Kate Gompert and Ken Erdedy attend a rehabilitation group for their addiction to marijuana. However, they feel that their own addiction is looked down on by the others with addictions because marijuana is considered to be more benign than many other illicit substances. Their fears hint at another key issue explored in the book: the hierarchy of suffering that people create in their minds. Kate and Ken are both addicted to marijuana, but Kate especially feels that she is not worthy of the support that might be offered to a person who is addicted to heroin or a similarly caustic drug. Kate has depression and she has a low sense of self-worth. She does not feel like she deserves help and fears that she is taking up a position that could be occupied by someone more “worthy” in her opinion. Kate’s depression fuses with her addiction and prevents her from seeking support because she does not believe she deserves support. In her mind, she creates a hierarchy of people who are worthier than her, and she places herself on the bottom of the ranking. Due to the nature of the society the characters inhabit, many of them have depression and have a low sense of self-worth. As such, few people seek help because they do not consider themselves to be worthy of help. The plight of Kate and Ken with their marijuana addiction helps explain why so many people who are suffering so much do not reach out for help.
As Marathe and Steeply spend more time on the hillside in Arizona, Marathe’s faltering loyalty becomes more evident. Though he speaks often and intensely about his desire of Quebecois independence, he has conflicted loyalties. In Marathe’s world, much like the world of drug addiction, no one trusts anyone else. Marathe may be working for the Wheelchair Assassins. He may be a double agent, who plans to betray the Wheelchair Assassins to Steeply’s Office of Unspecified Services. Or, he might even be a triple agent, who is pretending that he will betray the Wheelchair Assassins so as to trick the O.U.S. into doing what he wants. The irony of Marathe’s confused loyalties is that not even he knows what he is going to do. He may adhere to his ideology and work for Quebecois independence. He may betray his fellow Canadians to secure the essential medical treatment for his wife. Or, he may choose to help Steeply out of a sense of duty to their burgeoning friendship. Marathe’s complicated loyalties are not resolved at the end of the novel; instead, these complicated loyalties continue the central ideas of confused and unknowable identities, as created by a complicated and alienating world.

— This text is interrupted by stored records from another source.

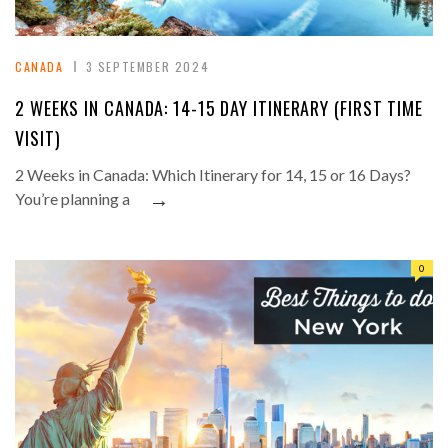
CANADA
3 SEPTEMBER 2024
2 WEEKS IN CANADA: 14-15 DAY ITINERARY (FIRST TIME
VISIT)
2 Weeks in Canada: Which Itinerary for 14, 15 or 16 Days?
→
You’re planning a
0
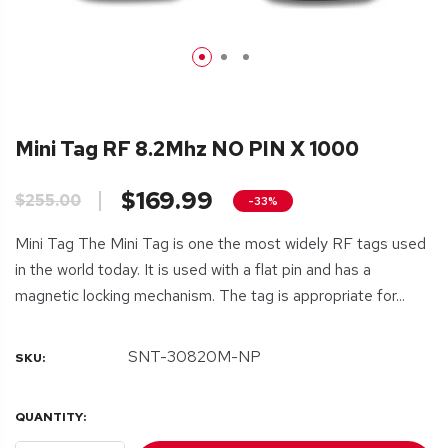
Mini Tag RF 8.2Mhz NO PIN X 1000
$169.99
$255.00
-33%
Mini Tag The Mini Tag is one the most widely RF tags used
in the world today. It is used with a flat pin and has a
magnetic locking mechanism. The tag is appropriate for...
SNT-30820M-NP
SKU:
QUANTITY:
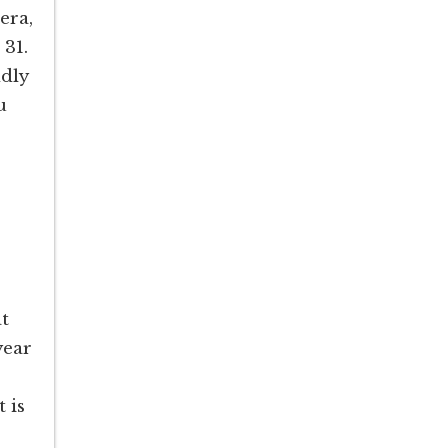
era,
 31.
ndly
u
at
year
 is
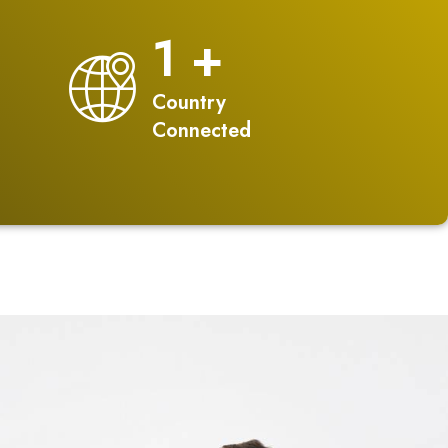
2
+
Country
Connected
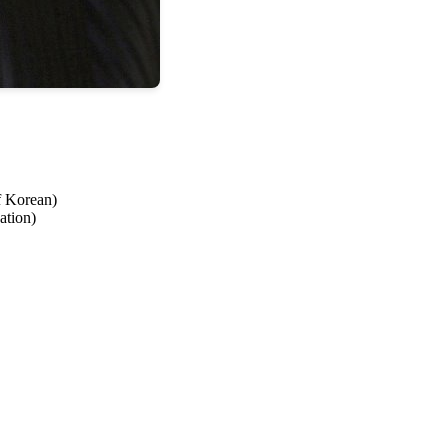
f Korean)
ation)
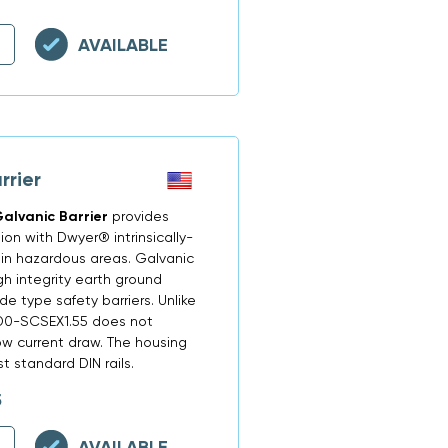
AVAILABLE
rier
alvanic Barrier
provides
on with Dwyer® intrinsically-
 in hazardous areas. Galvanic
gh integrity earth ground
e type safety barriers. Unlike
FD0-SCSEX1.55 does not
ow current draw. The housing
 standard DIN rails.
5
AVAILABLE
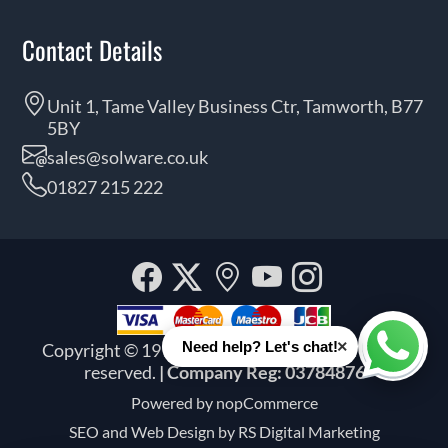
Contact Details
Unit 1, Tame Valley Business Ctr, Tamworth, B77
5BY
sales@solware.co.uk
01827 215 222
Facebook
Twitter
Our
YouTube
Instagra
location
×
Need help? Let's chat!
Copyright © 1999 - 2026 Solware Ltd. All rights
Whats
reserved.
| Company Reg: 03784876
Powered by
nopCommerce
SEO and
Web Design by RS Digital Marketing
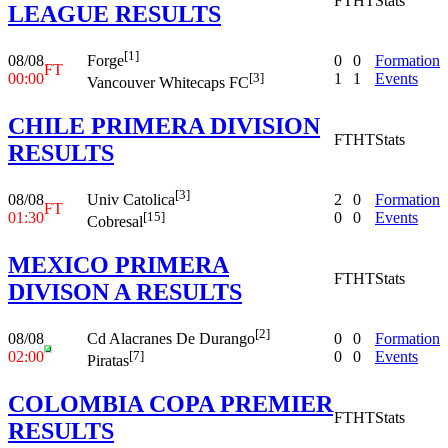
FT
HT
Stats
LEAGUE RESULTS
[1]
08/08
0
0
Formation
Forge
FT
00:00
1
1
Events
[3]
Vancouver Whitecaps FC
CHILE PRIMERA DIVISION
FT
HT
Stats
RESULTS
[3]
08/08
2
0
Formation
Univ Catolica
FT
01:30
0
0
Events
[15]
Cobresal
MEXICO PRIMERA
FT
HT
Stats
DIVISON A RESULTS
[2]
08/08
0
0
Formation
Cd Alacranes De Durango
02:00
0
0
Events
[7]
Piratas
COLOMBIA COPA PREMIER
FT
HT
Stats
RESULTS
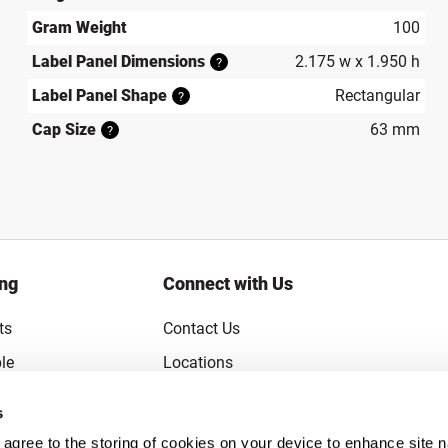
Gram Weight
100
Label Panel Dimensions
2.175 w x 1.950 h
?
Label Panel Shape
Rectangular
?
Cap Size
63 mm
?
ing
Connect with Us
ts
Contact Us
le
Locations
rice Guarantee
Careers
s
Coupons
Become a Supplier
u agree to the storing of cookies on your device to enhance site n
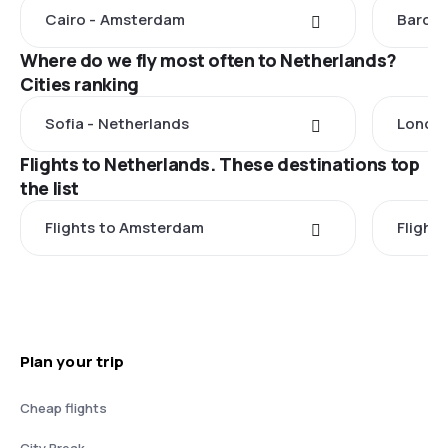
Cairo - Amsterdam
Barcel
Where do we fly most often to Netherlands?
Cities ranking
Sofia - Netherlands
London
Flights to Netherlands. These destinations top
the list
Flights to Amsterdam
Flight
Plan your trip
Cheap flights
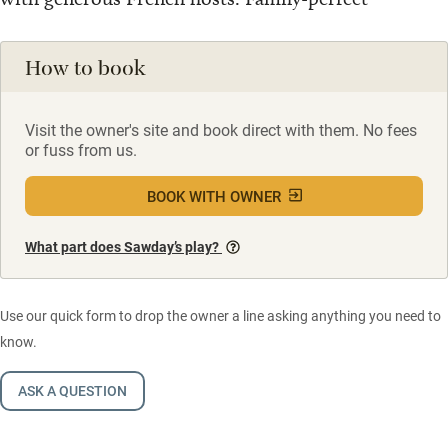
How to book
Visit the owner's site and book direct with them. No fees
or fuss from us.
BOOK WITH OWNER
What part does Sawday’s play?
Use our quick form to drop the owner a line asking anything you need to
know.
ASK A QUESTION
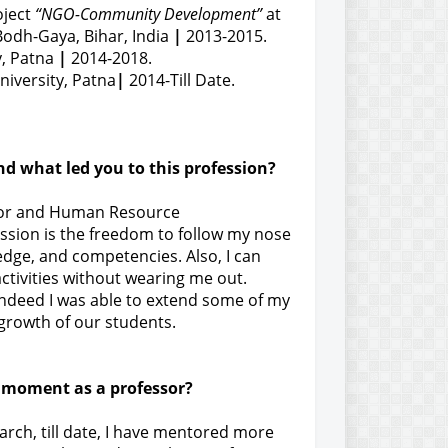
oject
“NGO-Community Development”
at
odh-Gaya, Bihar, India
|
2013-2015.
y, Patna
|
2014-2018.
iversity, Patna
|
2014-Till Date.
and what led you to this profession?
vior and Human Resource
ssion is the freedom to follow my nose
dge, and competencies. Also, I can
tivities without wearing me out.
t indeed I was able to extend some of my
 growth of our students.
 moment as a professor?
arch, till date, I have mentored more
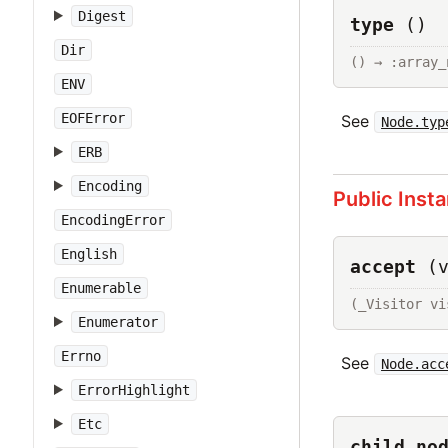
Digest
type
()
Dir
() → :array_
ENV
EOFError
See
Node.typ
ERB
Encoding
Public Inst
EncodingError
English
accept
(
Enumerable
(_Visitor vi
Enumerator
Errno
See
Node.acc
ErrorHighlight
Etc
child_no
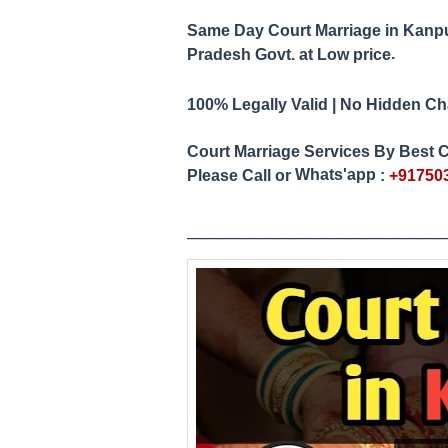
Same Day Court Marriage in Kanp
.
Pradesh
Govt. at Low price
100% Legally Valid | No Hidden Char
Court Marriage Services By Best C
Whats'app
Please Call or
:
+91750
____________
__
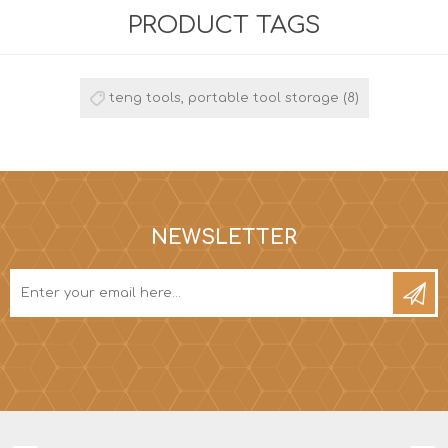
PRODUCT TAGS
teng tools, portable tool storage
(8)
NEWSLETTER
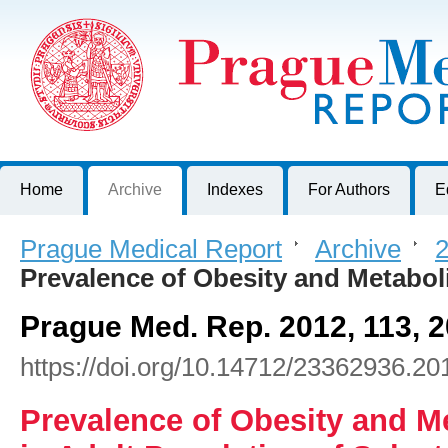
Prague Medical Report
Journal of First Faculty of Medicine, Charles University, Czech R
Home
Archive
Indexes
For Authors
E
Prague Medical Report
>
Archive
>
2
Prevalence of Obesity and Metabo
Prague Med. Rep. 2012, 113, 
https://doi.org/10.14712/23362936.20
Prevalence of Obesity and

In stark opposition to Marathe’s confused identity is Randy Lenz. As a former cocaine dealer and resident at Ennet House, Randy is in no doubt as to his real nature. He knows that he is a bad person and he has no problem with that. Once he accepts that he likes violence, he leans into this part of his character even more. He kills rats, cats, and dogs in a campaign of animal slaughter that takes him across the city. Randy has no pretensions about quitting drugs, nor does he want to quit. In a novel filled with characters marked by self-loathing and confused identities, Randy is horrifically self-aware. He knows that he is a violent psychopathic bully, and he happily acts on that. His role in the novel is to demonstrate that self-actualization is possible, though it is not always preferable to self-delusion.